There are multiple stories interwoven seamlessly together in a manner that you get caught up in the trials and tribunals of every single character, his or her story and his or her journey.

And lastly, because it has fantastic locations, an amazing screenplay, memorable dialogues and most importantly, a cracker of a soundtrack. The show’s original OST is considered to be one of the best ones out there along with what can only be considered legendary, like the OST of It’s Okay That’s Love for example. Even if you do not understand a single word, you’ll find yourself humming to a signature tune or two, while some of you may even race off to find a viable download site. Yeah, it is that good.

There are a multitude more reasons why this should be your first Korean drama, but I will rest it here by saying this. Watch an episode, just one.
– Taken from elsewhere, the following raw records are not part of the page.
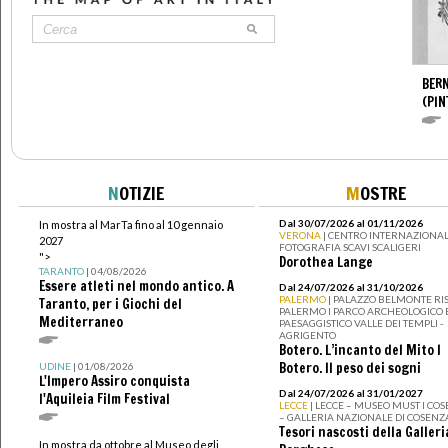
BERN
(PIN
N
OTIZIE
M
OSTRE
Dal 30/07/2026 al 01/11/2026
In mostra al MarTa fino al 10 gennaio
VERONA
| CENTRO INTERNAZIONAL
2027
FOTOGRAFIA SCAVI SCALIGERI
">
Dorothea Lange
TARANTO
| 04/08/2026
Essere atleti nel mondo antico. A
Dal 24/07/2026 al 31/10/2026
PALERMO
| PALAZZO BELMONTE RIS
Taranto, per i Giochi del
PALERMO I PARCO ARCHEOLOGICO 
Mediterraneo
PAESAGGISTICO VALLE DEI TEMPLI -
AGRIGENTO
Botero. L’incanto del Mito I
Botero. Il peso dei sogni
UDINE
| 01/08/2026
L'Impero Assiro conquista
Dal 24/07/2026 al 31/01/2027
l'Aquileia Film Festival
LECCE
| LECCE – MUSEO MUST I CO
– GALLERIA NAZIONALE DI COSENZ
Tesori nascosti della Galleri
In mostra da ottobre al Museo degli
And soon you’ll find yourself going up one by one, all the way to 20, without a wink of sleep.

Hope you don’t blame me for the puffy eyes and dark circles tomorrow, even though I do rate this drama a good, solid 9 out of 10. I do not find much that can or should be changed here.

For from the pace of the drama to the flow of the story, from the avalanche of feeling some scenes evoke, to your utter emersion into the story of how the two lovers are going to get through this… everything is spot on.

Don’t get me wrong, even though there is a decent amount of cute comedy (courtesy the characters of Lee Bo Na and Kang Min-Hyuk), this is most definitely a romantic melodrama. Romance is the central thread tying everything together for both the protagonists as well as the side characters.

And while at first glance it may appear to be a cliched damsel-in-distress and rich, hot rescuer kinda series, rest assured, the female protagonist is no blushing wallflower. What may appeal to you is also the male protagonist’s silent, inner strength, that goes so against the overt flamboyance and machismo of generic heroes.

It is a show that touches upon several social issues too, like the lives and pressures faced by rich kids, high school bullying, the emotional roller-coaster of grief and blame, romance across class-divides, high school politics, boardroom politics, emancipation out of toxic relationships, so on and so forth.

Suffice to say, you’ll get it when you watch it.